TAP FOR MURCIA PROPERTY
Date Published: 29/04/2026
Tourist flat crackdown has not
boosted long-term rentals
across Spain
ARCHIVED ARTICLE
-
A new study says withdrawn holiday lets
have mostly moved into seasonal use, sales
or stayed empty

◆ TASK OBJECTIVE ◆
Reproduce each record exactly as written above.

◆ SOLUTION FOR THIS PROBLEM ◆
TAP FOR MURCIA PROPERTY
Date Published: 29/04/2026
Tourist flat crackdown has not
boosted long-term rentals
across Spain
ARCHIVED ARTICLE
-
A new study says withdrawn holiday lets
have mostly moved into seasonal use, sales
or stayed empty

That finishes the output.